Teaching Rangatahi: Getting to know the kaiako in our community

The Local Rag sat down with local teacher Joseph Rajaram Rao to hear about what inspires his work as well as some of his past adventures.

Where do you teach currently and what is your role?

I currently teach in the Year 7-10 area, teaching Social Sciences and English. I have held many different roles and originally when I started I created the Year 11-13 Senior Social Sciences department. I love working up at the kura with all the cool kaiako. My new role now is a community connector which I love. This is about supporting the PTA and connecting our community with our students.

At what stage of life did you do your training and where ? Had you always wanted to teach? What were you doing prior to this? 

I had a challenging time at school. I was a remedial reader, I was probably also pretty mischievous…. I had three distinctive and different learning experiences; being taught by the nuns… not the most fun I’ve had, Tauranga boys….. Hyper masculine and then boarding school… None of these environments created a spark for me or got me excited about learning. It was only at university where I found the Social Sciences and revolutionary politics that I became passionate and engaged…This led to me becoming actively involved in the left-wing movement, in anti-war and social justice issues.  I then became a teacher for the Trade Unions, teaching about discrimination and sexual harassment for youth and created a pilot programme for people who had been institutionalised for mental illness for ten years or longer. After that I taught English in South Korea in one of the first waves of teachers.

By then I was hooked on teaching and went to teacher training. My first proper teaching job was in Ōtara which I loved. I have also taught in Alternative Education Centres and other schools.

What aspect of teaching do you particularity enjoy?

I love to push the limits of teaching, bringing in creative and passion producing elements to inspire and engage young people. In particular, I really love teaching young people about the world, and supporting them to create social actions.  This hopefully inspires them to live lives that make a difference and helps them realise they have the power to actively change their world. There are so many amazing rangatahi in Whaingaroa and I feel so much gratitude to them. It’s a total privilege to be a teacher.

 How is the experience of teaching within your local community ?

The local community is outstanding and I feel really blessed to be a part of it. There is a group of people who are committed to supporting our youth and there are so many people that are actively involved in making our community better, from environmentally, to culturally, to supporting the elderly and those who need a bit of awhi. It’s a really kind and loving community.

 I understand a few years ago you spent an extended time in India as a family.  Can you tell us about this experience and why you decided to pursue it?

 Tasha my wife and I both lost our mums to cancer very close together. I had already lost my dad as a child and Tasha had also lost her dad, so we were adult orphans. We were grief stricken and our kids were really sad. We wanted to show them that the world was full of fun, joy and adventure, as well as suffering. We wanted to create unique experiences and lasting memories. I think we also just wanted to escape! So we spent some of our inheritance.  Also, I had already spent a year in Germany when I was young, as my mother was German. There I learnt about her life as a refugee caused by WW2. Therefore as my Indian father had passed away while I was so young, I never really knew anything about my Indian culture. I had only spent a small amount of time there with my Indian relatives. I wanted to reconnect to that for myself and also for my family. We travelled right throughout India and spent some quality time with my relatives. We created a street ‘school’ teaching art and games to street kids. We volunteered at several different organisations that help orphans. It was amazing to see what people are doing. It was a crazy, beautiful, unforgettable experience.
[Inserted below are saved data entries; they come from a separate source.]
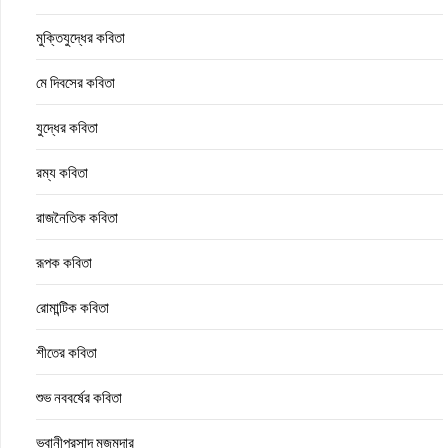
মুক্তিযুদ্ধের কবিতা
মে দিবসের কবিতা
যুদ্ধের কবিতা
রম্য কবিতা
রাজনৈতিক কবিতা
রূপক কবিতা
রোমান্টিক কবিতা
শীতের কবিতা
শুভ নববর্ষের কবিতা
ভবানীপ্রসাদ মজুমদার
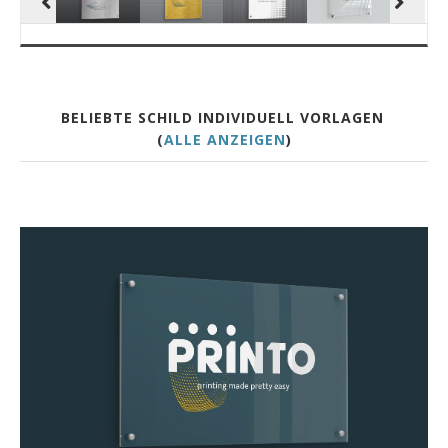
BELIEBTE SCHILD INDIVIDUELL VORLAGEN
(
ALLE ANZEIGEN
)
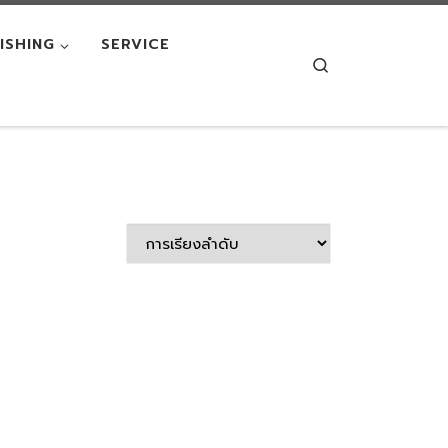
NISHING
SERVICE
Search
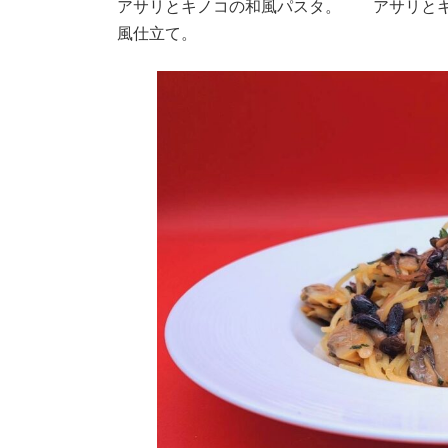
アサリとキノコの和風パスタ。 アサリとキ
風仕立て。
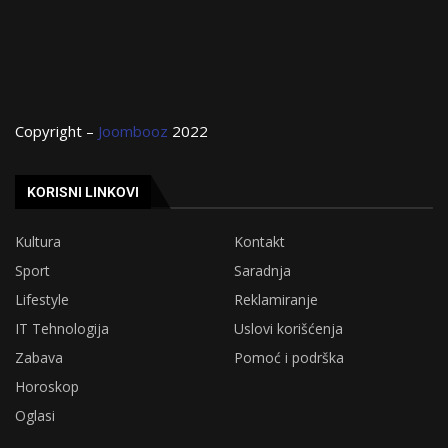
Copyright –
Joombooz
2022
KORISNI LINKOVI
Kultura
Kontakt
Sport
Saradnja
Lifestyle
Reklamiranje
IT Tehnologija
Uslovi korišćenja
Zabava
Pomoć i podrška
Horoskop
Oglasi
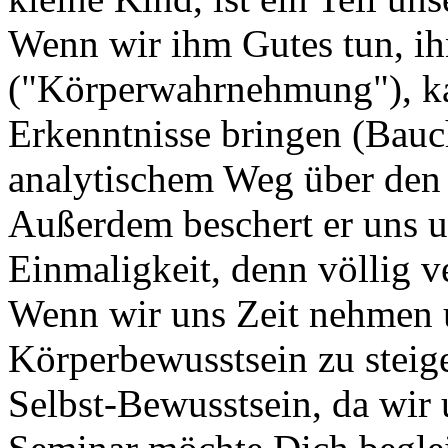
Wenn wir ihm Gutes tun, i
("Körperwahrnehmung"), ka
Erkenntnisse bringen (Bauch
analytischem Weg über den 
Außerdem beschert er uns u
Einmaligkeit, denn völlig v
Wenn wir uns Zeit nehmen
Körperbewusstsein zu steige
Selbst-Bewusstsein, da wir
 Is there a particular focus/principle in teaching that resonates with you most?

It has changed and developed so much over the years. At the moment I am focused on attending to young people’s hearts as well as their minds and so I have started delivering the Roots of Empathy programme and developing what I call ‘therapeutic learning’’ . This is based on the neuro-sequential model.  As for young people’s minds, I am enthused about the potential of rewiring the brain for our youth and so I’m working hard to bring a brain plasticity programme called Fast ForWord.

 Do you have professional development goals to kick ?

I want to train for the World Peace Games in America and go back to India and build a school for street kids.  I’m super keen to Introduce the Fast ForWord programme at our kura, that’s the dream…but I keep adding to the list!

 Best movie, podcast, book, TV series you have come across recently?

Books on empathy – The Boy That Was Raised as a Dog and Born For Love.

I can’t watch netflix because I just binge watch, but a cool movie I have watched is Lion. We made friends in India with kids like this so it was very heart-rending. I haven’t figured out how to use podcasts yet, but I love TedTalks on happiness.